Secondhand Breitling super ocean heritage would be my choice 

Don't split the budget up (!). You'll never regret getting one great watch instead of three mediocre.

You could also look at more expensive micro brands like H2O or get something esoteric like a Seiko Marinemaster.


----------



## tixntox (Jul 17, 2009)

Bjorn1 said:


> Secondhand Breitling super ocean heritage would be my choice
> 
> Don't split the budget up (!). You'll never regret getting one great watch instead of three mediocre.

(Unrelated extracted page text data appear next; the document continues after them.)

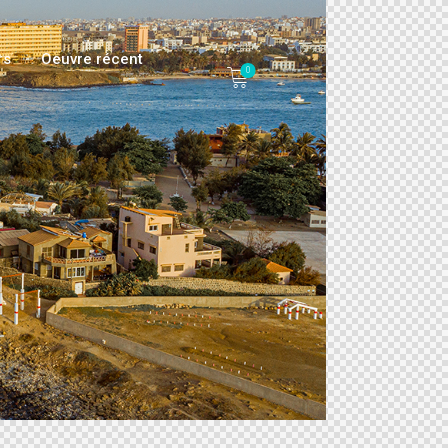
rs
Oeuvre récent
0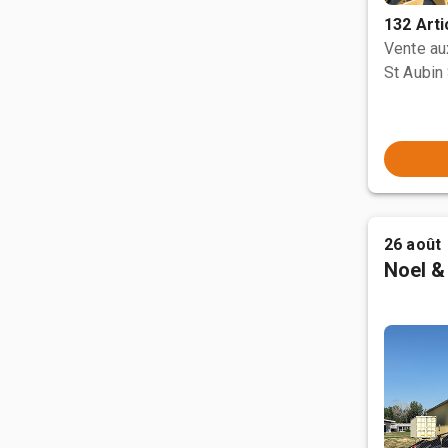
132 Arti
Vente a
St Aubin 
26 août
Noel &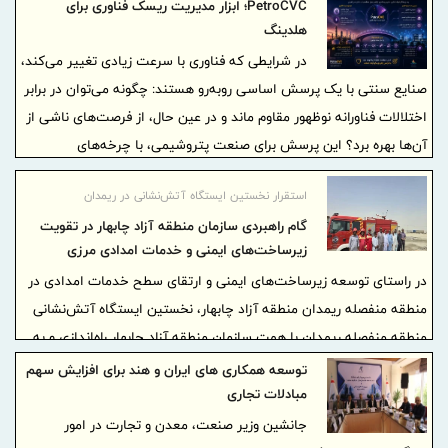
PetroCVC؛ ابزار مدیریت ریسک فناوری برای
هلدینگ
در شرایطی که فناوری با سرعت زیادی تغییر می‌کند،
صنایع سنتی با یک پرسش اساسی روبه‌رو هستند: چگونه می‌توان در برابر
اختلالات فناورانه نوظهور مقاوم ماند و در عین حال، از فرصت‌های ناشی از
آن‌ها بهره برد؟ این پرسش برای صنعت پتروشیمی، با چرخه‌های
سرمایه‌گذاری بلندمدت، دارایی‌های سنگین و فرایندهای پیچیده، اهمیت
️استقرار نخستین ایستگاه آتش‌نشانی در ریمدان
بیشتری دارد.
گام راهبردی سازمان منطقه آزاد چابهار در تقویت
زیرساخت‌های ایمنی و خدمات امدادی مرزی
در راستای توسعه زیرساخت‌های ایمنی و ارتقای سطح خدمات امدادی در
منطقه منفصله ریمدان منطقه آزاد چابهار، نخستین ایستگاه آتش‌نشانی
منطقه منفصله ریمدان با همت سازمان منطقه آزاد چابهار راه‌اندازی و به
بهره‌برداری رسید.
توسعه همکاری های ایران و هند برای افزایش سهم
مبادلات تجاری
جانشین وزیر صنعت، معدن و تجارت در امور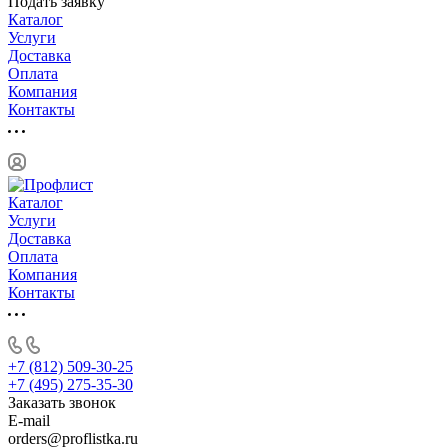
Подать заявку
Каталог
Услуги
Доставка
Оплата
Компания
Контакты
Каталог
Услуги
Доставка
Оплата
Компания
Контакты
+7 (812) 509-30-25
+7 (495) 275-35-30
Заказать звонок
E-mail
orders@proflistka.ru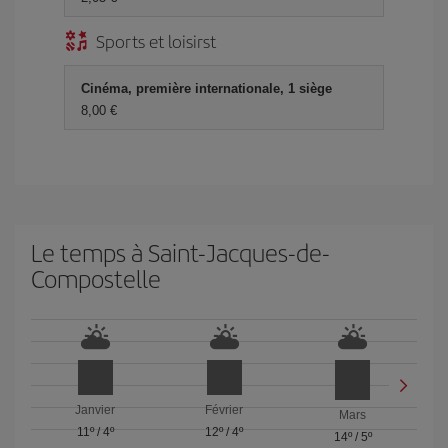
Sports et loisirst
Cinéma, première internationale, 1 siège
8,00 €
Le temps à Saint-Jacques-de-
Compostelle
Janvier
Février
Mars
11º
/
4º
12º
/
4º
14º
/
5º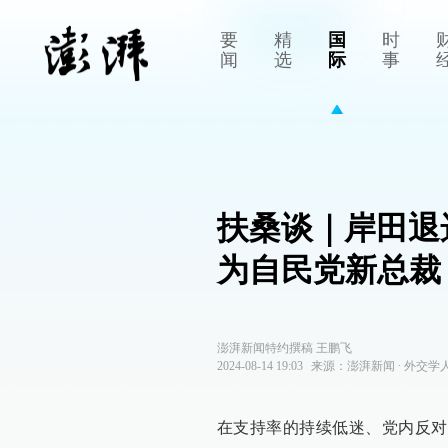
要
精
国
时
闻
选
际
事
扶桑谈｜岸田退
为自民党新总裁
澎湃新闻特约撰稿 王鹏飞
2024-08-14 19:03
来源：
澎湃新闻
∙
外交学
在支持率的持续低迷、党内反对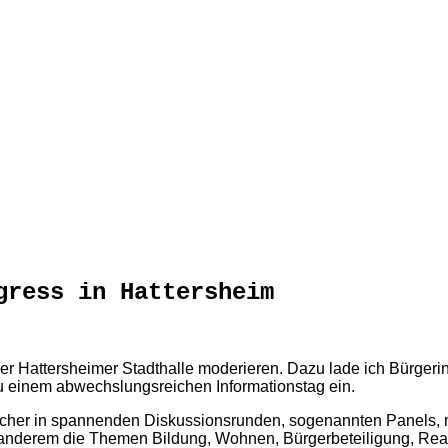
gress in Hattersheim
n der Hattersheimer Stadthalle moderieren. Dazu lade ich Bür
 zu einem abwechslungsreichen Informationstag ein.
cher in spannenden Diskussionsrunden, sogenannten Panels, mi
anderem die Themen Bildung, Wohnen, Bürgerbeteiligung, Reall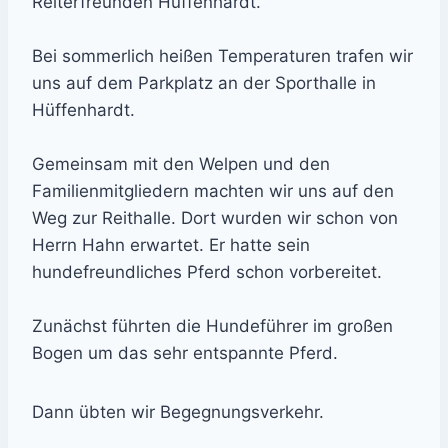
Reiterfreunden Hüffenhardt.
Bei sommerlich heißen Temperaturen trafen wir
uns auf dem Parkplatz an der Sporthalle in
Hüffenhardt.
Gemeinsam mit den Welpen und den
Familienmitgliedern machten wir uns auf den
Weg zur Reithalle. Dort wurden wir schon von
Herrn Hahn erwartet. Er hatte sein
hundefreundliches Pferd schon vorbereitet.
Zunächst führten die Hundeführer im großen
Bogen um das sehr entspannte Pferd.
Dann übten wir Begegnungsverkehr.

I have a Breitling and a Tissot and like them both! I could never describe my Tissot as mediocre!

Mike


----------



## crsj (May 26, 2009)

How about a Certina? Same price range as Tissot and Longines and a great looking diver. You'd be left with grand which you could spend on either a s*** load of G Shocks, or a night out in Barcelona or Amsterdam....


----------



## Drum2000 (Apr 2, 2010)

Spudley72 said:


> Something I learned pretty quickly with watches is that you have to go with what you like and then try it on, don't be put off what you like until you have counted it out yourself....otherwise you may end up regretting it.
> 
> You have a huge choice there for your budget....you need to get to the shops and get some on your wrists, which for me, is the best advice I have been given.


Yup.


----------



## Docta13 (Nov 18, 2012)

Just put it all down as a deposit on a new PO, you won't regret it!


----------



## Flesh (May 27, 2013)

Drum2000 said:


> Spudley72 said:
> 
> 
> > Something I learned pretty quickly with watches is that you have to go with what you like and then try it on, don't be put off what you like until you have counted it out yourself....otherwise you may end up regretting it.
> ...


  Something I've been doing but then I see something "bling" that blows the budget and everything pales into insignificance........

Not been escorted out of any of the prestigious shops yet though but working on it....

Some fantastic watches you lot have been suggesting. The H2O's look amazing...


----------